When it comes to diabetes-related eye complications, the good news is that most cases of severe vision loss due to diabetes are preventable. The bad news is that tens of thousands of people still lose vision to diabetes each year, despite all that is known about prevention and treatment.
Diabetes is the leading cause of new blindness for American adults between the ages of 20 and 74. The American Diabetes Association (ADA) estimates that 12,000–24,000 people in the United States lose their vision to diabetic retinopathy each year, and studies have shown that people with diabetes have a fivefold to twenty-fivefold increased risk of blindness in their lifetimes.
However, these numbers very likely underestimate the true incidence of vision loss and blindness, because diabetes can cause a variety of eye diseases other than retinopathy, several of which can cause severe visual impairment (see “Eye Diseases Associated With Diabetes” ). Moreover, these statistics ignore vision loss less severe than “legal blindness” (defined as vision on the eye chart worse than 20/200 with the use of prescription lenses or severe loss of peripheral vision to within 20 degrees of central vision). But even less severe vision loss can and does substantially affect quality of life for thousands of people with diabetes.
Prevention strategies
Why do so many people continue to lose their sight to diabetes when so much is known about preventing and treating these complications? This question has dogged eye doctors, diabetes specialists, and public health experts for years, and the consensus answer boils down to four critical and interrelated elements: the epidemic of new diabetes cases, lack of patient education, lack of patient motivation and support, and lack of access to excellent diabetes care.
I do not pretend that these issues are easily solved, but I believe the tools are at hand to greatly reduce all the dreaded complications of diabetes—including blindness—as well as the human suffering they entail. I believe that a collaborative effort among people who have diabetes, health-care providers, and policy makers is the surest and fastest route to that end.

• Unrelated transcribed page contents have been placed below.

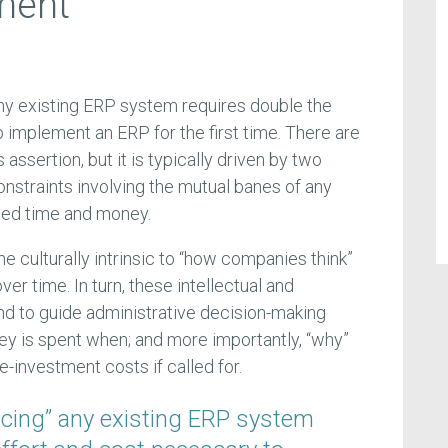
ment
any existing ERP system requires double the
 implement an ERP for the first time. There are
 assertion, but it is typically driven by two
straints involving the mutual banes of any
ted time and money.
culturally intrinsic to “how companies think”
er time. In turn, these intellectual and
d to guide administrative decision-making
y is spent when; and more importantly, “why”
-investment costs if called for.
acing” any existing ERP system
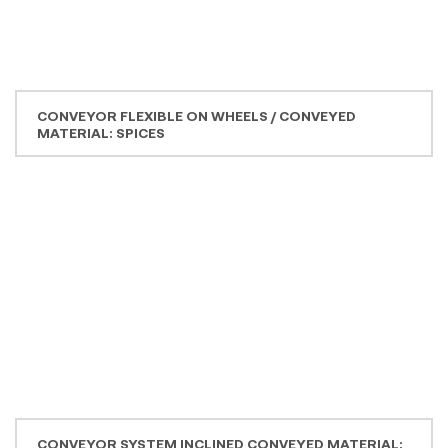
DRIED ONION
SG PLANT INCLINED WITH CLEANING OPENINGS
CONVEYED PRODUCT: YEAST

With that goal in mind, here is some of what I have learned in my 36 years of living with diabetes and my 15 years as a doctor of optometry specializing in diabetes care and education. Most of these strategies, in addition to minimizing the risk of eye complications, will go a long way toward preventing all diabetes complications. This is not all that surprising since eye problems caused by diabetes often go hand in hand with nerve, kidney, and cardiovascular disease.
Blood glucose control
Keep your blood glucose levels as close to the normal range as possible. High blood glucose levels are directly or indirectly responsible for all forms of diabetic eye disease. The landmark Diabetes Complications and Control Trial, published in 1993, showed that in people with Type 1 diabetes, each 10% reduction in average blood glucose levels, as reflected by a person’s glycosylated hemoglobin (HbA1c) level, lowers the risk of developing diabetic retinopathy by roughly 60% and lowers the risk of preexisting diabetic retinopathy getting worse by 43%.
This means, for example, that if your HbA1c level is typically 7.0% (equivalent to an average blood glucose level of 172 mg/dl) and you bring your HbA1c down to 6.3% (equivalent to an average blood glucose level of 147 mg/dl), you have dramatically reduced your chances of developing retinopathy. If you already have some degree of retinopathy and you lower your HbA1c level by this amount, you have substantially lowered the chances of your retinopathy getting worse. These risk-reduction statistics hold true until HbA1c levels are below 5.0% (which is equivalent to an average blood glucose level of 101 mg/dl), at which point the risks of retinopathy development and progression are minimal.